Armstrong carried the ball away from the Scots’ penalty area, with passes to Chris Martin on his left or Griffiths on his right available for the counter-attack. Alternatively, the Celtic midfielder could simply have booted the ball out of play to run down a few more precious seconds.
He elected to try and find Griffiths, with his slack attempt intercepted by Kyle Walker. The rest is now painfully etched on the memory of every Scotland supporter, the Spurs full-back finding Raheem Sterling, pictured, who delivered the cross from which Harry Kane plundered England’s dramatic equaliser. It was an agonising end to what has been a magnificent season for Armstrong and he admitted to fatigue and flawed judgment as he reflected upon the fateful moment.
“You make decisions in games,” he said. “It was really late on and, honestly, tiredness comes into play. I’ve seen Griff make a run and it was a poor pass.
“So, in hindsight, I should probably just have shelled it into row Z. A number of things have to happen for a goal to be conceded but I probably should have just cleared the ball.
“You can never tell what phase of play is going to lead to what. It’s just one of those things. When I saw the ball hit the net, my feelings were honestly just total disappointment. We were so close to three points. To end up with just one point, it’s just hard to take.
“The emotions of the game, being 1-0 down and then Griff hitting two unbelievable goals to get us back in the lead with so little time remaining – it’s hard to know what to say. To concede that second goal was disappointing, to say the least.”
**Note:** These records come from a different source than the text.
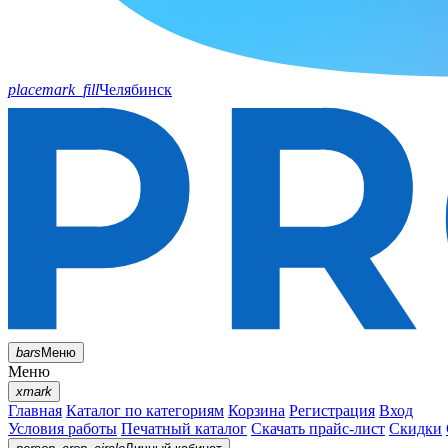
placemark_fill
Челябинск
bars
Меню
Меню
xmark
Главная
Каталог по категориям
Корзина
Регистрация
Вход
Условия работы
Печатный каталог
Скачать прайс-лист
Скидки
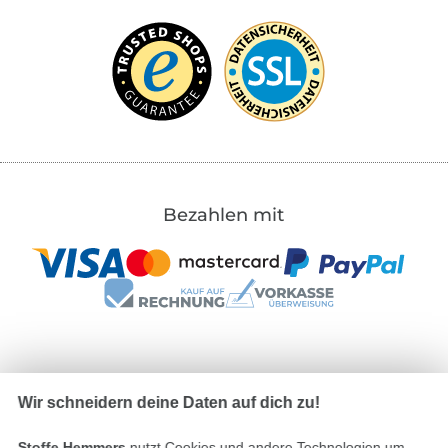
Bezahlen mit
Unsere Versandpartner
Wir schneidern deine Daten auf dich zu!
Stoffe Hemmers
nutzt Cookies und andere Technologien um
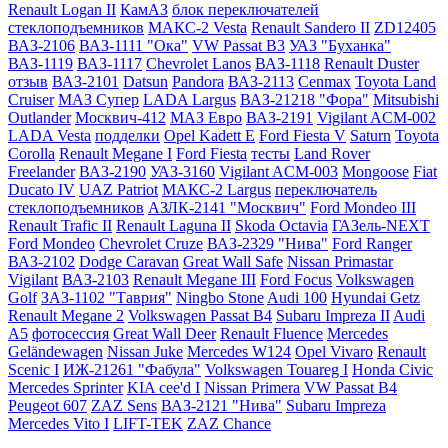
Renault Logan II
КамАЗ
блок переключателей
стеклоподъемников
МАКС-2 Vesta
Renault Sandero II
ZD12405
ВАЗ-2106
ВАЗ-1111 "Ока"
VW Passat B3
УАЗ "Буханка"
ВАЗ-1119
ВАЗ-1117
Chevrolet Lanos
ВАЗ-1118
Renault Duster
отзыв
ВАЗ-2101
Datsun
Pandora
ВАЗ-2113
Cenmax
Toyota Land
Cruiser
МАЗ Супер
LADA Largus
ВАЗ-21218 "Фора"
Mitsubishi
Outlander
Москвич-412
МАЗ Евро
ВАЗ-2191
Vigilant ACM-002
LADA Vesta
подделки
Opel Kadett E
Ford Fiesta V
Saturn
Toyota
Corolla
Renault Megane I
Ford Fiesta
тесты
Land Rover
Freelander
ВАЗ-2190
УАЗ-3160
Vigilant ACM-003
Mongoose
Fiat
Ducato IV
UAZ Patriot
МАКС-2 Largus
переключатель
стеклоподъемников
АЗЛК-2141 "Москвич"
Ford Mondeo III
Renault Trafic II
Renault Laguna II
Skoda Octavia
ГАЗель-NEXT
Ford Mondeo
Chevrolet Cruze
ВАЗ-2329 "Нива"
Ford Ranger
ВАЗ-2102
Dodge Caravan
Great Wall Safe
Nissan Primastar
Vigilant
ВАЗ-2103
Renault Megane III
Ford Focus
Volkswagen
Golf
ЗАЗ-1102 "Таврия"
Ningbo Stone
Audi 100
Hyundai Getz
Renault Megane 2
Volkswagen Passat B4
Subaru Impreza II
Audi
A5
фотосессия
Great Wall Deer
Renault Fluence
Mercedes
Geländewagen
Nissan Juke
Mercedes W124
Opel Vivaro
Renault
Scenic I
ИЖ-21261 "Фабула"
Volkswagen Touareg I
Honda Civic
Mercedes Sprinter
KIA cee'd I
Nissan Primera
VW Passat B4
Peugeot 607
ZAZ Sens
ВАЗ-2121 "Нива"
Subaru Impreza
Mercedes Vito I
LIFT-TEK
ZAZ Chance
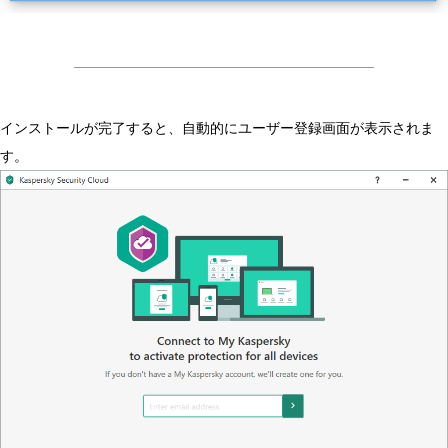
インストールが完了すると、自動的にユーザー登録画面が表示されま
す。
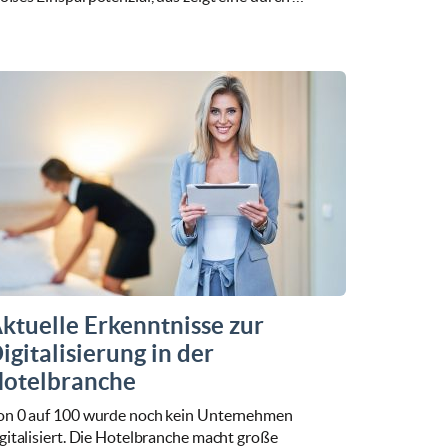
ktuelle Erkenntnisse zur
igitalisierung in der
otelbranche
on 0 auf 100 wurde noch kein Unternehmen
gitalisiert. Die Hotelbranche macht große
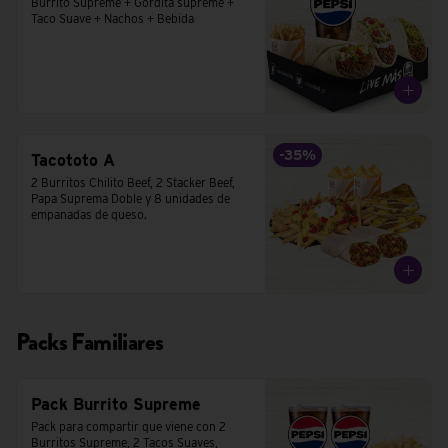
Burrito Supreme + Gordita supreme + 
Taco Suave + Nachos + Bebida
-
35
%
Tacototo A
2 Burritos Chilito Beef, 2 Stacker Beef, 
Papa Suprema Doble y 8 unidades de 
empanadas de queso.
Packs Familiares
Pack Burrito Supreme
Pack para compartir que viene con 2 
Burritos Supreme, 2 Tacos Suaves,  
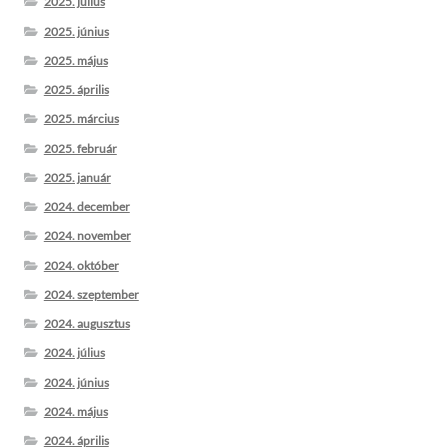
2025. július
2025. június
2025. május
2025. április
2025. március
2025. február
2025. január
2024. december
2024. november
2024. október
2024. szeptember
2024. augusztus
2024. július
2024. június
2024. május
2024. április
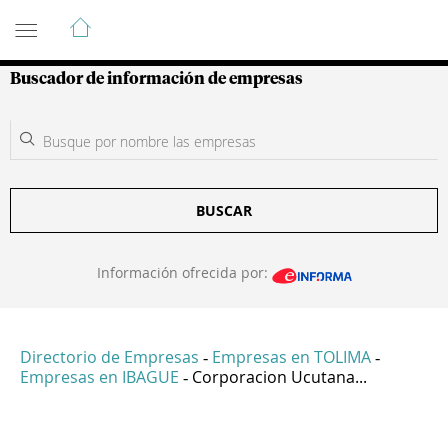
Guía de Empresas Colombianas
Buscador de información de empresas
BUSCAR
Información ofrecida por:
Directorio de Empresas
Empresas en TOLIMA
-
-
Empresas en IBAGUE
Corporacion Ucutana...
-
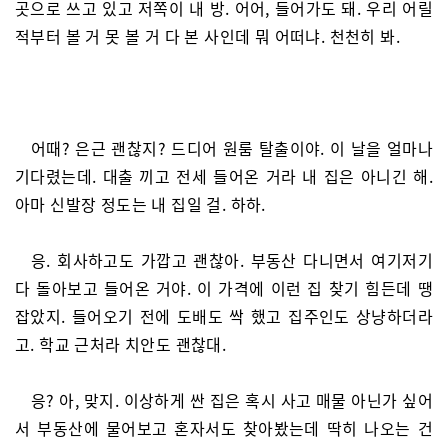
곳으로 쓰고 있고 저쪽이 내 방. 어어, 들어가도 돼. 우리 어릴
적부터 볼 거 못 볼 거 다 본 사인데 뭐 어떠냐. 천천히 봐.
어때? 은근 괜찮지? 드디어 원룸 탈출이야. 이 날을 얼마나
기다렸는데. 대출 끼고 전세 들어온 거라 내 집은 아니긴 해.
아마 신발장 정도는 내 집일 걸. 하하.
응. 회사하고도 가깝고 괜찮아. 부동산 다니면서 여기저기
다 돌아보고 들어온 거야. 이 가격에 이런 집 찾기 힘든데 땡
잡았지. 들어오기 전에 도배도 싹 했고 집주인도 상냥하더라
고. 학교 근처라 치안도 괜찮대.
응? 아, 맞지. 이상하게 싼 집은 혹시 사고 매물 아닌가 싶어
서 부동산에 물어보고 혼자서도 찾아봤는데 딱히 나오는 건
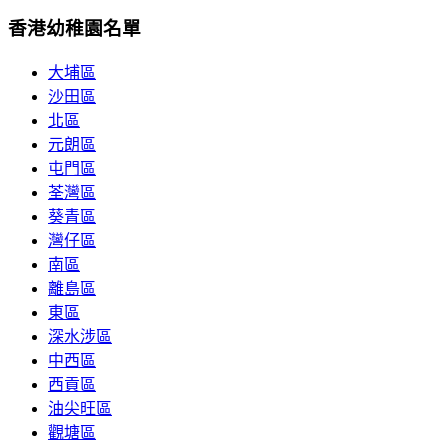
香港幼稚園名單
大埔區
沙田區
北區
元朗區
屯門區
荃灣區
葵青區
灣仔區
南區
離島區
東區
深水涉區
中西區
西貢區
油尖旺區
觀塘區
Like the rest of the Scotland camp, Armstrong did his best to try and rationalise the consequences of an outcome which leaves their hopes of World Cup qualification hanging by the thinnest of threads. “It was still a draw with a good team,” he added. “It says a lot about where we are, how far we’ve come, that we we’re disappointed with a point against England. There is certainly a lot to build on and a lot of confidence to take into the next game.
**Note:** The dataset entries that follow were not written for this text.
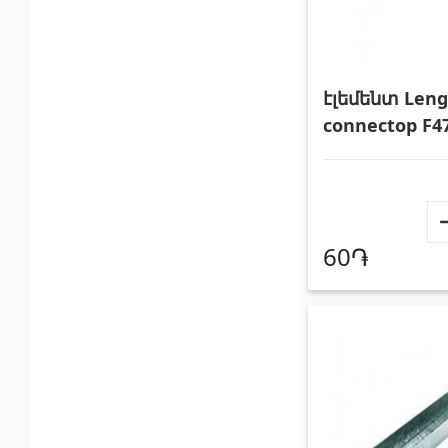
էլեմենտ Leng
connectop F4
60֏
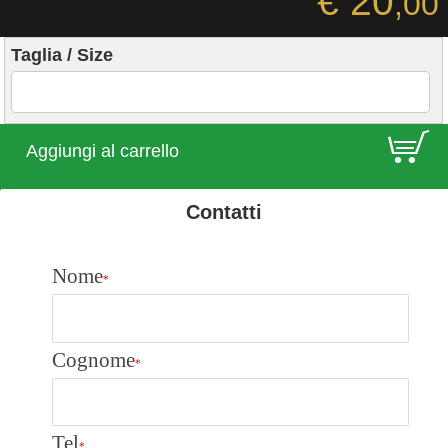
€ 20
,00
Taglia / Size
E
Aggiungi al carrello
Contatti
Nome
*
Cognome
*
Tel
*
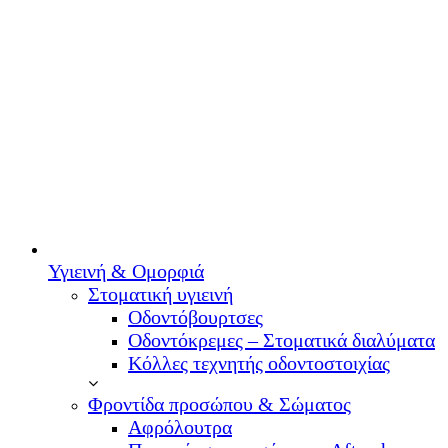
Υγιεινή & Ομορφιά
Στοματική υγιεινή
Οδοντόβουρτσες
Οδοντόκρεμες – Στοματικά διαλύματα
Κόλλες τεχνητής οδοντοστοιχίας
Φροντίδα προσώπου & Σώματος
Αφρόλουτρα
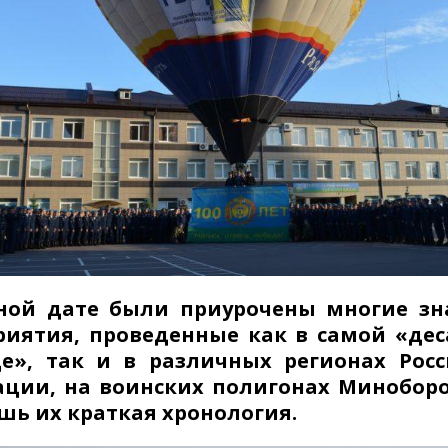
ной дате были приурочены многие зн
риятия, проведенные как в самой «де
це», так и в различных регионах Рос
ации, на воинских полигонах Минобор
шь их краткая хронология.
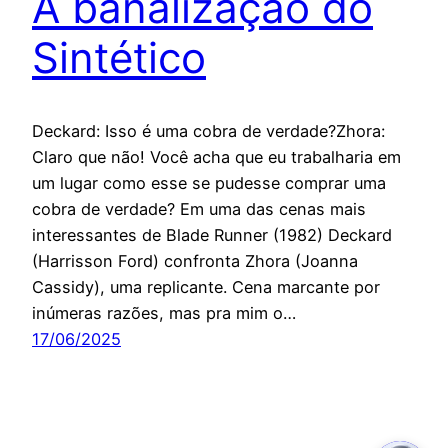
A banalização do
Sintético
Deckard: Isso é uma cobra de verdade?Zhora:
Claro que não! Você acha que eu trabalharia em
um lugar como esse se pudesse comprar uma
cobra de verdade? Em uma das cenas mais
interessantes de Blade Runner (1982) Deckard
(Harrisson Ford) confronta Zhora (Joanna
Cassidy), uma replicante. Cena marcante por
inúmeras razões, mas pra mim o…
17/06/2025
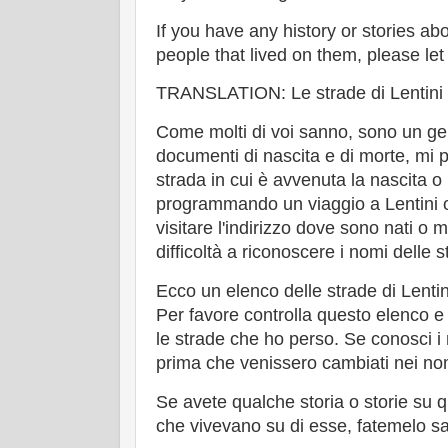
If you have any history or stories ab
people that lived on them, please le
TRANSLATION: Le strade di Lentini
Come molti di voi sanno, sono un ge
documenti di nascita e di morte, mi 
strada in cui è avvenuta la nascita o
programmando un viaggio a Lentini o C
visitare l'indirizzo dove sono nati o m
difficoltà a riconoscere i nomi delle s
Ecco un elenco delle strade di Lentini
Per favore controlla questo elenco e
le strade che ho perso. Se conosci i 
prima che venissero cambiati nei nom
Se avete qualche storia o storie su 
che vivevano su di esse, fatemelo s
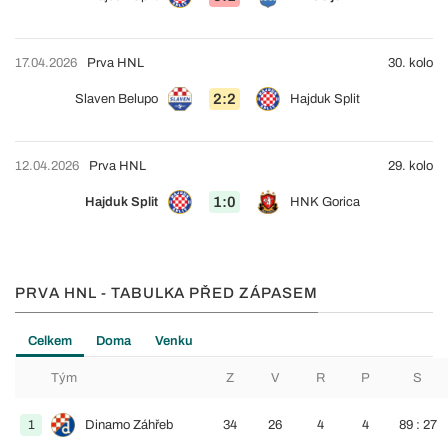
17.04.2026
Prva HNL
30. kolo
2:2
Slaven Belupo
Hajduk Split
12.04.2026
Prva HNL
29. kolo
1:0
Hajduk Split
HNK Gorica
PRVA HNL - TABULKA PŘED ZÁPASEM
Celkem
Doma
Venku
Tým
Z
V
R
P
S
1
Dinamo Záhřeb
34
26
4
4
89 : 27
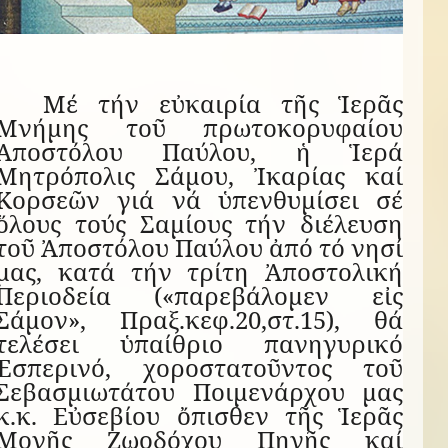
Μέ τήν εὐκαιρία τῆς Ἱερᾶς
Μνήμης τοῦ πρωτοκορυφαίου
Ἀποστόλου Παύλου, ἡ Ἱερά
Μητρόπολις Σάμου, Ἰκαρίας καί
Κορσεῶν γιά νά ὑπενθυμίσει σέ
ὅλους τούς Σαμίους τήν διέλευση
τοῦ Ἀποστόλου Παύλου ἀπό τό νησί
μας, κατά τήν τρίτη Ἀποστολική
Περιοδεία («παρεβάλομεν εἰς
Σάμον», Πραξ.κεφ.20,στ.15), θά
τελέσει ὑπαίθριο πανηγυρικό
Ἑσπερινό, χοροστατοῦντος τοῦ
Σεβασμιωτάτου Ποιμενάρχου μας
κ.κ. Εὐσεβίου ὄπισθεν τῆς Ἱερᾶς
Μονῆς Ζωοδόχου Πηγῆς καί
“Can we win our last four games in the group? I don’t see why not. We’ve hopefully given the fans that belief that we can do it. It means so much when they are behind us, as well. It gives us the extra impetus to take something from the game.”
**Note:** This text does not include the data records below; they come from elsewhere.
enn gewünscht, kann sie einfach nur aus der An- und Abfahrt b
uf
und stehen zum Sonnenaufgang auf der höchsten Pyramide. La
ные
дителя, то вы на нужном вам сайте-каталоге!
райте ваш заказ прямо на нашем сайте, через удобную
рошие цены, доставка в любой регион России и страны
Amid his overall sense of disappointment, Armstrong was delighted to see his Celtic team-mate Griffiths break his scoring duck for Scotland in his 13th outing for his country.
“Leigh has proven himself at club level that he can score goals, there’s never been any doubt about that,” said Armstrong.
“It was always only a matter of time before he scored his first Scotland goals. Now that he has his first two, he’ll kick on. He did really well even apart from his goals. He provided a lot of help to the midfield, coming back and making interceptions, winning fouls and giving us a breather. His all-round play was terrific.
“I certainly wasn’t surprised by Leigh’s goals. I think everyone in Scotland has seen his finishing ability and his skill with the dead ball, as well. I was stood right with him for the free-kicks, so I had the perfect view of both goals. They were two excellent finishes. More impressive is the fact that they came in a really high-pressure situation, in a really high-pressure game. For the second, I knew he was going to stick it to the other side of Joe Hart.
“I knew his confidence was going to be so high after the first one that I wasn’t even going to offer to take it! He stepped up brilliantly. To do it in a big game is amazing. To do it twice in such a pressurised situation is brilliant – he should be very proud of himself.
“The first half was difficult, no doubt. England had a lot of possession in both halves, so there was a lot of work put in just closing down space and helping each other out. But it worked for a long time. We denied them space, we kept them out.
“We then had to change things up a bit. Chris Martin coming made a difference, but it just wasn’t to be in the end.”